Which he was … sort of. “I’ve got a couple of hours until they’ll figure out I’m not.”

“Two hours?” Lily asked incredulously. “Is that the best you could do?”

“Oh, and pray tell how you managed!”

“Easy. My mother’s throwing a fancy dress ball tonight. She always sends me to bed early when she’s entertaining.”

“But won’t she come in to check on you before she goes to sleep?”

Lily made a face. “She’s not exactly that kind of mother, Sacha.”

Grandpa Kessler’s students were filtering out of the shul by this time, straggling onto the sidewalk in twos and threes and shuffling down Canal Street with the flatfooted walk of exhausted men who’d been on their feet since before dawn.

When the last student came out and the lights dimmed, Rosie started forward — but Sacha grabbed her by the elbow.

“Wait!” he whispered.

A moment later, Grandpa Kessler joined the last of his students on the way home.

And that left Mo.

It seemed like he’d never be done cleaning up, but at last the shammes came out, shut the door behind him, and began to bolt the heavy locks. It took forever. Actually, it took three times forever, because he had to check everything twice after he’d locked it. But at last the wait was over.
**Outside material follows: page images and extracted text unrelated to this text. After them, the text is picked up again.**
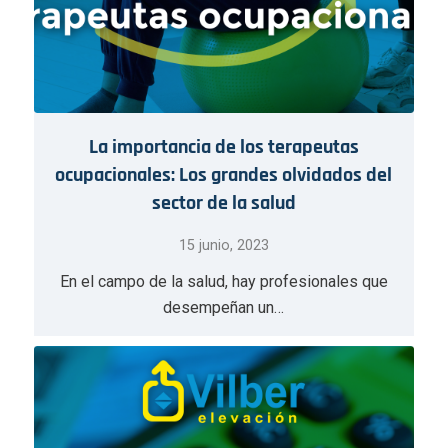
La importancia de los terapeutas
ocupacionales: Los grandes olvidados del
sector de la salud
15 junio, 2023
En el campo de la salud, hay profesionales que
desempeñan un…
“Come on,” Sacha whispered, pulling the stolen — no, he corrected himself, just borrowed—keys out of his pocket.

Grandpa Kessler probably hadn’t unlocked his shul himself since the day Mo arrived from Poland, and it showed. The old iron keys stuck in the locks so badly that at first Sacha was convinced he’d taken the wrong ones by mistake. But finally he coaxed open the last lock, and the three of them slipped inside.

He stumbled through the dark room to the cupboard where Mo always kept the candles. He took as many as he could carry, lit them, and set them all around the rickety deal table where his grandfather’s students studied. The candle-light flared up and chased the shadows back into the corners. But it didn’t help. It just made them look thicker and more sinister and dybbuk-filled than ever.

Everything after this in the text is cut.